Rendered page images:
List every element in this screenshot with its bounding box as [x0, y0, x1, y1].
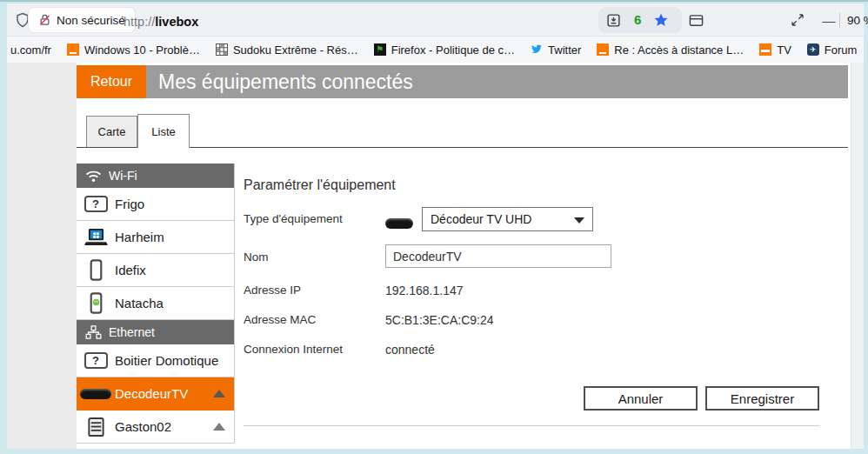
bookmark-label: Re : Accès à distance L… — [614, 43, 744, 57]
device-label: Idefix — [115, 263, 146, 277]
device-label: Frigo — [115, 197, 144, 211]
bookmark-label: Windows 10 - Problè… — [84, 43, 200, 57]
smartphone-icon — [77, 259, 115, 281]
chevron-down-icon — [574, 217, 584, 224]
android-phone-icon — [77, 292, 115, 314]
bookmark-item[interactable]: ⚑ Firefox - Politique de c… — [366, 39, 523, 60]
orange-logo-icon — [67, 43, 79, 56]
green-flag-icon: ⚑ — [374, 43, 386, 56]
url-bar[interactable]: http://livebox — [124, 15, 198, 29]
ip-label: Adresse IP — [244, 284, 301, 297]
type-select[interactable]: Décodeur TV UHD — [422, 207, 593, 231]
sidebar-section-label: Ethernet — [109, 325, 155, 339]
bookmark-item[interactable]: Re : Accès à distance L… — [589, 39, 751, 60]
url-scheme: http:// — [124, 15, 155, 29]
zoom-level[interactable]: 90 % — [847, 14, 868, 27]
back-button[interactable]: Retour — [77, 65, 146, 98]
sudoku-grid-icon — [216, 43, 228, 56]
orange-tv-icon — [759, 43, 771, 56]
url-host: livebox — [155, 15, 198, 29]
bookmark-label: Sudoku Extrême - Rés… — [233, 43, 358, 57]
device-label: DecodeurTV — [115, 386, 188, 401]
insecure-lock-icon — [38, 13, 51, 27]
address-bar: Non sécurisé http://livebox 6 — 90 % — [7, 3, 864, 37]
bookmark-item[interactable]: Sudoku Extrême - Rés… — [208, 39, 366, 60]
bookmark-item[interactable]: Twitter — [523, 39, 589, 60]
bookmark-label: Forum — [825, 43, 858, 57]
nas-icon — [77, 417, 115, 437]
laptop-icon — [77, 228, 115, 246]
browser-window: Non sécurisé http://livebox 6 — 90 % u.c… — [0, 0, 868, 454]
device-label: Natacha — [115, 296, 164, 310]
bookmark-star-icon[interactable] — [652, 11, 670, 29]
sidebar-item-idefix[interactable]: Idefix — [77, 254, 234, 287]
vertical-scrollbar[interactable] — [851, 63, 864, 449]
device-sidebar: Wi-Fi ? Frigo Harheim Idefix Natacha — [77, 164, 235, 444]
name-input[interactable] — [385, 244, 611, 268]
bookmark-label: Firefox - Politique de c… — [391, 43, 515, 57]
sidebar-item-frigo[interactable]: ? Frigo — [77, 188, 234, 221]
minimize-zoom-icon[interactable]: — — [821, 12, 837, 28]
sidebar-item-harheim[interactable]: Harheim — [77, 221, 234, 254]
set-top-box-icon — [385, 218, 413, 229]
fullscreen-icon[interactable] — [790, 12, 805, 28]
bookmark-item[interactable]: Windows 10 - Problè… — [59, 39, 208, 60]
tab-carte[interactable]: Carte — [86, 116, 137, 147]
cancel-button[interactable]: Annuler — [584, 386, 698, 411]
form-title: Paramétrer l'équipement — [244, 177, 396, 193]
ip-value: 192.168.1.147 — [385, 284, 464, 297]
collapse-caret-icon[interactable] — [213, 390, 225, 397]
bookmark-label: u.com/fr — [10, 43, 51, 57]
twitter-bird-icon — [531, 43, 543, 56]
bookmark-item[interactable]: u.com/fr — [9, 39, 59, 60]
device-label: Harheim — [115, 230, 164, 244]
bookmark-label: Twitter — [548, 43, 581, 57]
sidebar-toggle-icon[interactable] — [688, 13, 704, 27]
bookmark-item[interactable]: ✈ Forum — [799, 39, 864, 60]
orange-logo-icon — [597, 43, 609, 56]
set-top-box-icon — [77, 389, 115, 399]
mac-value: 5C:B1:3E:CA:C9:24 — [385, 313, 494, 327]
tab-underline — [77, 147, 848, 148]
mac-label: Adresse MAC — [244, 313, 316, 326]
sidebar-section-ethernet: Ethernet — [77, 320, 234, 344]
device-label: Boitier Domotique — [115, 353, 218, 368]
sidebar-section-label: Wi-Fi — [109, 169, 137, 183]
type-label: Type d'équipement — [244, 212, 343, 225]
device-label: Gaston02 — [115, 419, 171, 434]
bookmark-label: TV — [777, 43, 791, 57]
bookmark-item[interactable]: TV — [751, 39, 799, 60]
tab-liste[interactable]: Liste — [137, 114, 190, 148]
sidebar-item-boitier-domotique[interactable]: ? Boitier Domotique — [77, 344, 234, 377]
page-title: Mes équipements connectés — [146, 65, 848, 98]
download-icon[interactable] — [605, 12, 621, 28]
downloads-count: 6 — [634, 12, 641, 27]
airplane-icon: ✈ — [807, 43, 819, 56]
page-left-margin — [7, 63, 77, 449]
chrome-divider — [839, 13, 840, 28]
collapse-caret-icon[interactable] — [213, 423, 225, 431]
unknown-device-icon: ? — [77, 196, 115, 212]
security-chip[interactable]: Non sécurisé — [29, 8, 135, 32]
form-divider — [244, 425, 819, 426]
bookmarks-bar: u.com/fr Windows 10 - Problè… Sudoku Ext… — [7, 37, 864, 63]
sidebar-item-decodeurtv[interactable]: DecodeurTV — [77, 377, 234, 411]
save-button[interactable]: Enregistrer — [705, 386, 819, 411]
name-label: Nom — [244, 250, 269, 264]
sidebar-section-wifi: Wi-Fi — [77, 164, 234, 188]
internet-label: Connexion Internet — [244, 343, 343, 356]
type-select-value: Décodeur TV UHD — [431, 212, 531, 226]
sidebar-item-gaston02[interactable]: Gaston02 — [77, 411, 234, 444]
unknown-device-icon: ? — [77, 352, 115, 369]
security-label: Non sécurisé — [57, 14, 125, 27]
sidebar-item-natacha[interactable]: Natacha — [77, 287, 234, 320]
internet-value: connecté — [385, 343, 435, 357]
ethernet-icon — [85, 325, 102, 339]
wifi-icon — [85, 170, 102, 183]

WORK TO COMPLETE:
Give an exact copy of the entries, excluding all pictures.

RESULT OF THE EXERCISE:
List every element in this screenshot with its bounding box as [x0, y0, x1, y1].
bookmark-label: Re : Accès à distance L… — [614, 43, 744, 57]
device-label: Idefix — [115, 263, 146, 277]
device-label: Frigo — [115, 197, 144, 211]
bookmark-label: Windows 10 - Problè… — [84, 43, 200, 57]
smartphone-icon — [77, 259, 115, 281]
chevron-down-icon — [574, 217, 584, 224]
android-phone-icon — [77, 292, 115, 314]
bookmark-item[interactable]: ⚑ Firefox - Politique de c… — [366, 39, 523, 60]
orange-logo-icon — [67, 43, 79, 56]
green-flag-icon: ⚑ — [374, 43, 386, 56]
url-bar[interactable]: http://livebox — [124, 15, 198, 29]
ip-label: Adresse IP — [244, 284, 301, 297]
type-select[interactable]: Décodeur TV UHD — [422, 207, 593, 231]
sidebar-section-label: Ethernet — [109, 325, 155, 339]
bookmark-item[interactable]: Re : Accès à distance L… — [589, 39, 751, 60]
url-scheme: http:// — [124, 15, 155, 29]
zoom-level[interactable]: 90 % — [847, 14, 868, 27]
back-button[interactable]: Retour — [77, 65, 146, 98]
sudoku-grid-icon — [216, 43, 228, 56]
orange-tv-icon — [759, 43, 771, 56]
url-host: livebox — [155, 15, 198, 29]
bookmark-label: Sudoku Extrême - Rés… — [233, 43, 358, 57]
device-label: DecodeurTV — [115, 386, 188, 401]
insecure-lock-icon — [38, 13, 51, 27]
address-bar: Non sécurisé http://livebox 6 — 90 % — [7, 3, 864, 37]
bookmark-item[interactable]: Sudoku Extrême - Rés… — [208, 39, 366, 60]
bookmark-item[interactable]: Twitter — [523, 39, 589, 60]
bookmark-label: Forum — [825, 43, 858, 57]
nas-icon — [77, 417, 115, 437]
laptop-icon — [77, 228, 115, 246]
browser-window: Non sécurisé http://livebox 6 — 90 % u.c… — [0, 0, 868, 454]
device-label: Natacha — [115, 296, 164, 310]
bookmark-star-icon[interactable] — [652, 11, 670, 29]
sidebar-item-idefix[interactable]: Idefix — [77, 254, 234, 287]
vertical-scrollbar[interactable] — [851, 63, 864, 449]
device-sidebar: Wi-Fi ? Frigo Harheim Idefix Natacha — [77, 164, 235, 444]
name-input[interactable] — [385, 244, 611, 268]
bookmark-label: Firefox - Politique de c… — [391, 43, 515, 57]
sidebar-item-frigo[interactable]: ? Frigo — [77, 188, 234, 221]
minimize-zoom-icon[interactable]: — — [821, 12, 837, 28]
sidebar-item-harheim[interactable]: Harheim — [77, 221, 234, 254]
set-top-box-icon — [385, 218, 413, 229]
fullscreen-icon[interactable] — [790, 12, 805, 28]
bookmark-item[interactable]: Windows 10 - Problè… — [59, 39, 208, 60]
tab-carte[interactable]: Carte — [86, 116, 137, 147]
cancel-button[interactable]: Annuler — [584, 386, 698, 411]
form-title: Paramétrer l'équipement — [244, 177, 396, 193]
ip-value: 192.168.1.147 — [385, 284, 464, 297]
collapse-caret-icon[interactable] — [213, 390, 225, 397]
bookmark-label: u.com/fr — [10, 43, 51, 57]
twitter-bird-icon — [531, 43, 543, 56]
bookmark-item[interactable]: u.com/fr — [9, 39, 59, 60]
device-label: Harheim — [115, 230, 164, 244]
bookmark-label: Twitter — [548, 43, 581, 57]
sidebar-toggle-icon[interactable] — [688, 13, 704, 27]
bookmark-item[interactable]: ✈ Forum — [799, 39, 864, 60]
orange-logo-icon — [597, 43, 609, 56]
set-top-box-icon — [77, 389, 115, 399]
mac-value: 5C:B1:3E:CA:C9:24 — [385, 313, 494, 327]
tab-underline — [77, 147, 848, 148]
mac-label: Adresse MAC — [244, 313, 316, 326]
sidebar-section-ethernet: Ethernet — [77, 320, 234, 344]
device-label: Boitier Domotique — [115, 353, 218, 368]
sidebar-section-label: Wi-Fi — [109, 169, 137, 183]
type-label: Type d'équipement — [244, 212, 343, 225]
device-label: Gaston02 — [115, 419, 171, 434]
bookmark-label: TV — [777, 43, 791, 57]
bookmark-item[interactable]: TV — [751, 39, 799, 60]
tab-liste[interactable]: Liste — [137, 114, 190, 148]
sidebar-item-boitier-domotique[interactable]: ? Boitier Domotique — [77, 344, 234, 377]
page-title: Mes équipements connectés — [146, 65, 848, 98]
download-icon[interactable] — [605, 12, 621, 28]
downloads-count: 6 — [634, 12, 641, 27]
airplane-icon: ✈ — [807, 43, 819, 56]
page-left-margin — [7, 63, 77, 449]
chrome-divider — [839, 13, 840, 28]
collapse-caret-icon[interactable] — [213, 423, 225, 431]
unknown-device-icon: ? — [77, 196, 115, 212]
security-chip[interactable]: Non sécurisé — [29, 8, 135, 32]
form-divider — [244, 425, 819, 426]
bookmarks-bar: u.com/fr Windows 10 - Problè… Sudoku Ext… — [7, 37, 864, 63]
sidebar-item-decodeurtv[interactable]: DecodeurTV — [77, 377, 234, 411]
save-button[interactable]: Enregistrer — [705, 386, 819, 411]
name-label: Nom — [244, 250, 269, 264]
sidebar-section-wifi: Wi-Fi — [77, 164, 234, 188]
internet-label: Connexion Internet — [244, 343, 343, 356]
type-select-value: Décodeur TV UHD — [431, 212, 531, 226]
sidebar-item-gaston02[interactable]: Gaston02 — [77, 411, 234, 444]
unknown-device-icon: ? — [77, 352, 115, 369]
security-label: Non sécurisé — [57, 14, 125, 27]
sidebar-item-natacha[interactable]: Natacha — [77, 287, 234, 320]
internet-value: connecté — [385, 343, 435, 357]
ethernet-icon — [85, 325, 102, 339]
wifi-icon — [85, 170, 102, 183]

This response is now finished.